Splunk® Enterprise

Monitoring Splunk Enterprise

Download manual as PDF

This documentation does not apply to the most recent version of Splunk. Click here for the latest version.
Download topic as PDF

Configure proactive Splunk component monitoring

Proactive Splunk component monitoring reports on a pre-defined set of Splunk Enterprise features. You can modify the configuration of some feature attributes, including feature health status thresholds, in both Splunk Web and $SPLUNK_HOME/etc/system/local/health.conf.

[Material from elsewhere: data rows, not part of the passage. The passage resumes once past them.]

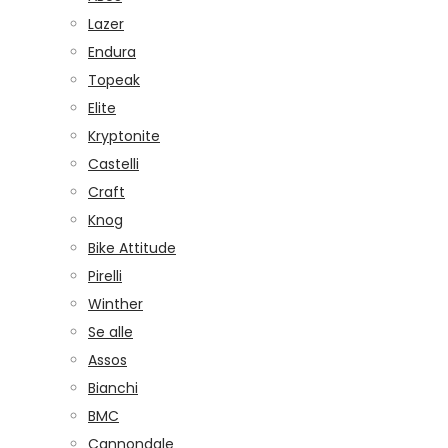
Lazer
Endura
Topeak
Elite
Kryptonite
Castelli
Craft
Knog
Bike Attitude
Pirelli
Winther
Se alle
Assos
Bianchi
BMC
Cannondale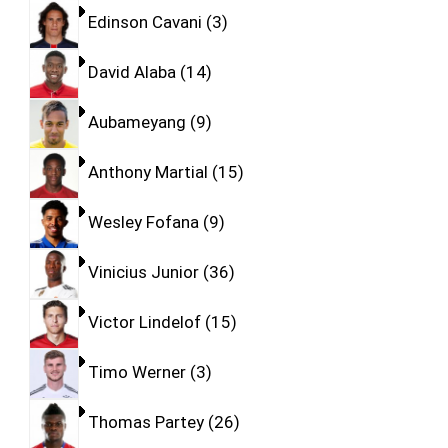
Edinson Cavani
3
David Alaba
14
Aubameyang
9
Anthony Martial
15
Wesley Fofana
9
Vinicius Junior
36
Victor Lindelof
15
Timo Werner
3
Thomas Partey
26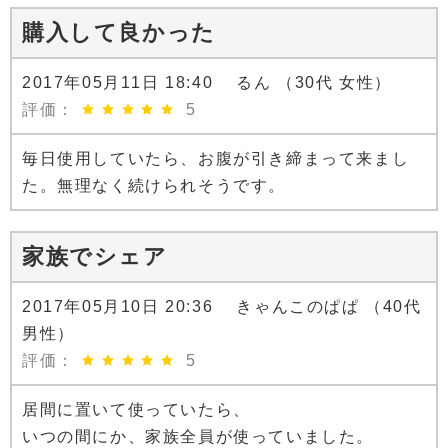
購入して良かった
2017年05月11日 18:40 るん （30代 女性）
評価：
5
毎日使用していたら、お腹が引き締まって来まし
た。無理なく続けられそうです。
家族でシェア
2017年05月10日 20:36 きゃんこのぱぱ （40代
男性）
評価：
5
居間に置いて使っていたら、
いつの間にか、家族全員が使っていました。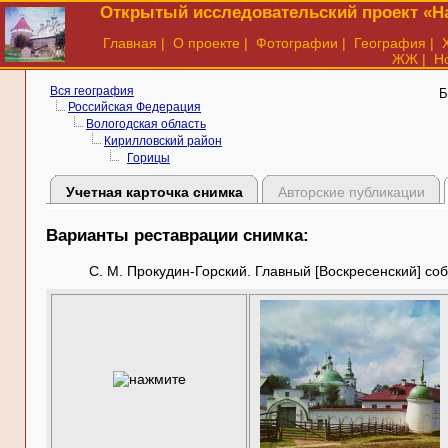
Открытый исследовательский проект «На
Главная
|
О проекте
|
Фотографии
|
География
|
ЖЖ
|
Н
Вся география
Б
Российская Федерация
Вологодская область
Кирилловский район
Горицы
Учетная карточка снимка
Авторские публикации
Варианты реставрации снимка:
С. М. Прокудин-Горский. Главный [Воскресенский] соб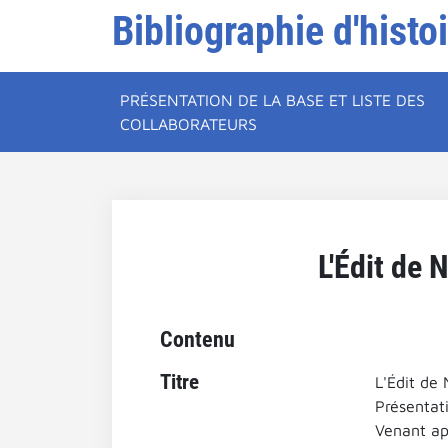
Bibliographie d'histo
PRÉSENTATION DE LA BASE ET LISTE DES
COLLABORATEURS
L'Édit de 
Contenu
Titre
L'Édit de
Présentati
Venant ap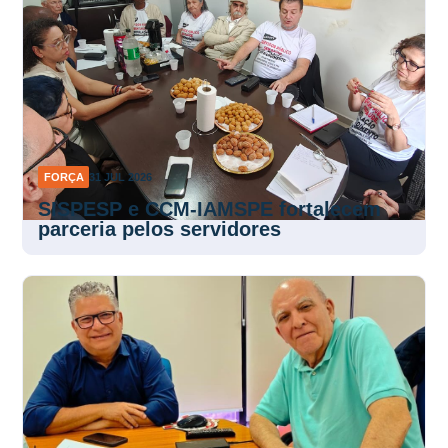
FORÇA
31 JUL 2026
SISPESP e CCM-IAMSPE fortalecem
parceria pelos servidores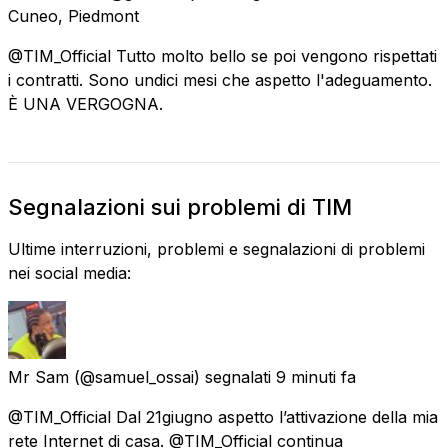
Cuneo, Piedmont
@TIM_Official Tutto molto bello se poi vengono rispettati
i contratti. Sono undici mesi che aspetto l'adeguamento.
È UNA VERGOGNA.
Segnalazioni sui problemi di TIM
Ultime interruzioni, problemi e segnalazioni di problemi
nei social media:
Mr Sam
(@samuel_ossai) segnalati
9 minuti fa
@TIM_Official Dal 21giugno aspetto l’attivazione della mia
rete Internet di casa. @TIM_Official continua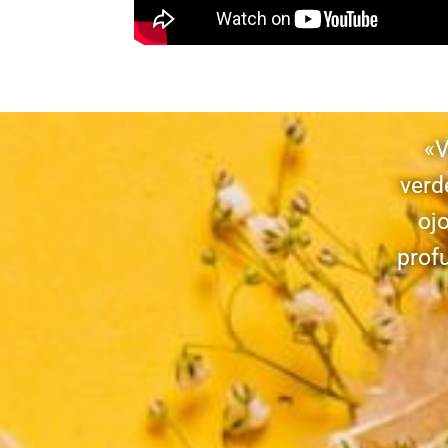
«V
verd
oj
prof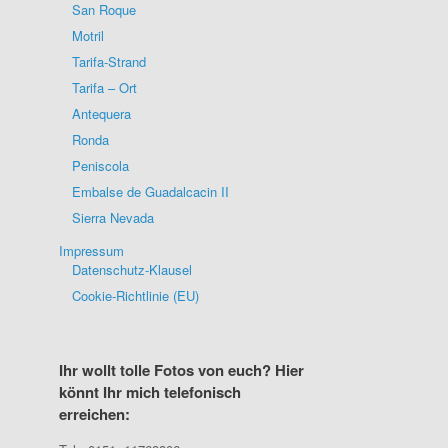
San Roque
Motril
Tarifa-Strand
Tarifa – Ort
Antequera
Ronda
Peniscola
Embalse de Guadalcacin II
Sierra Nevada
Impressum
Datenschutz-Klausel
Cookie-Richtlinie (EU)
Ihr wollt tolle Fotos von euch? Hier
könnt Ihr mich telefonisch
erreichen: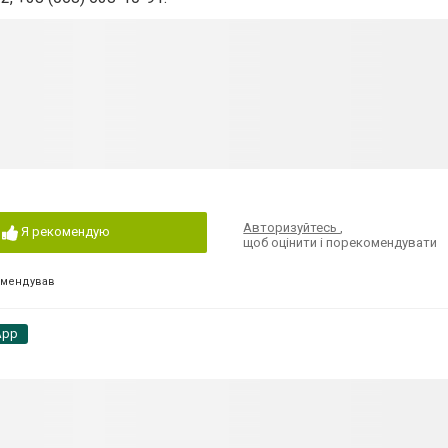
Авторизуйтесь
,
Я рекомендую
щоб оцінити і порекомендувати
омендував
App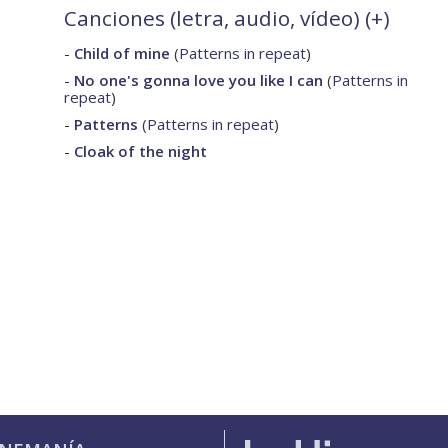
Canciones (letra, audio, vídeo) (
+
)
-
Child of mine
(
Patterns in repeat
)
-
No one's gonna love you like I can
(
Patterns in
repeat
)
-
Patterns
(
Patterns in repeat
)
-
Cloak of the night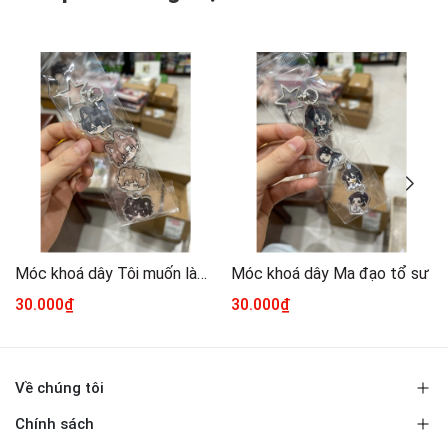
Móc khoá dây Tôi muốn làm một kẻ đại xấu xa
Móc khoá dây Ma đạo tổ sư
30.000₫
30.000₫
Về chúng tôi
Chính sách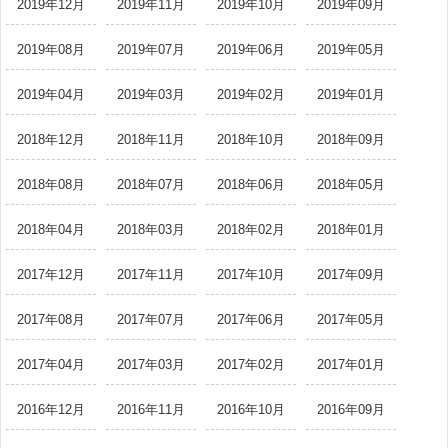
2019年12月
2019年11月
2019年10月
2019年09月
2019年08月
2019年07月
2019年06月
2019年05月
2019年04月
2019年03月
2019年02月
2019年01月
2018年12月
2018年11月
2018年10月
2018年09月
2018年08月
2018年07月
2018年06月
2018年05月
2018年04月
2018年03月
2018年02月
2018年01月
2017年12月
2017年11月
2017年10月
2017年09月
2017年08月
2017年07月
2017年06月
2017年05月
2017年04月
2017年03月
2017年02月
2017年01月
2016年12月
2016年11月
2016年10月
2016年09月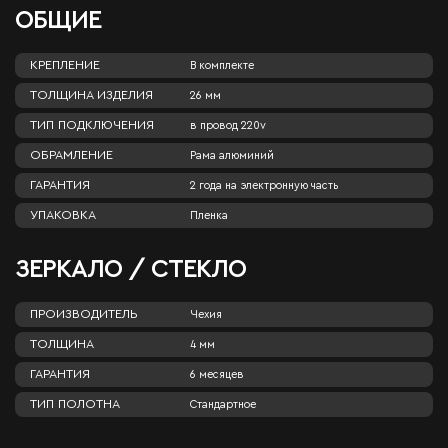
ОБЩИЕ
КРЕПЛЕНИЕ
В комплекте
ТОЛЩИНА ИЗДЕЛИЯ
26 мм
ТИП ПОДКЛЮЧЕНИЯ
в провод 220v
ОБРАМЛЕНИЕ
Рама алюминий
ГАРАНТИЯ
2 года на электронную часть
УПАКОВКА
Пленка
ЗЕРКАЛО / СТЕКЛО
ПРОИЗВОДИТЕЛЬ
Чехия
ТОЛЩИНА
4 мм
ГАРАНТИЯ
6 месяцев
ТИП ПОЛОТНА
Стандартное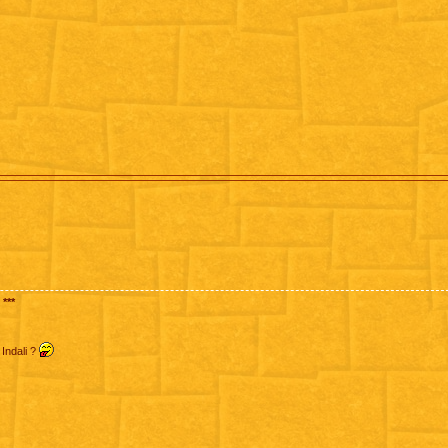
***
 Indali ?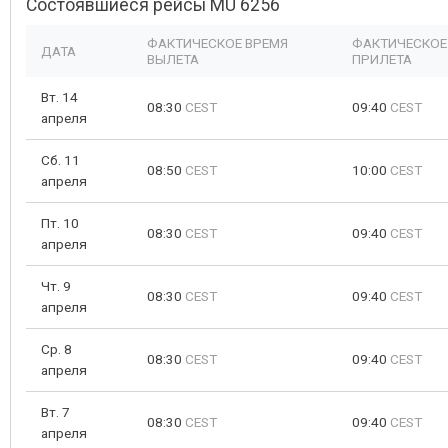
Состоявшиеся рейсы MU 6256
ФАКТИЧЕСКОЕ ВРЕМЯ
ФАКТИЧЕСКОЕ
ДАТА
ВЫЛЕТА
ПРИЛЕТА
Вт. 14
08:30
CEST
09:40
CEST
апреля
Сб. 11
08:50
CEST
10:00
CEST
апреля
Пт. 10
08:30
CEST
09:40
CEST
апреля
Чт. 9
08:30
CEST
09:40
CEST
апреля
Ср. 8
08:30
CEST
09:40
CEST
апреля
Вт. 7
08:30
CEST
09:40
CEST
апреля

For more information on health.conf configuration settings, see health.conf.spec in the Admin Manual.

Set access controls

To access proactive Splunk component monitoring, a user's role must have the list_health capability. The list_health capability is enabled for role_admin by default. You can add this capability to any role in Splunk Web or in authorize.conf.

To add a capability to a role in Splunk Web, see Add and edit roles with Splunk Web.

To add a capability to a role in authorize.conf, see Add and edit roles with authorize.conf.

Set feature thresholds

Each feature in the health status tree has one or more indicators. Each indicator reports a value against a pre-set threshold, which determines the status of the feature. When the indicator value meets the threshold condition, the health status of the feature changes, for example, from green to yellow, or yellow to red.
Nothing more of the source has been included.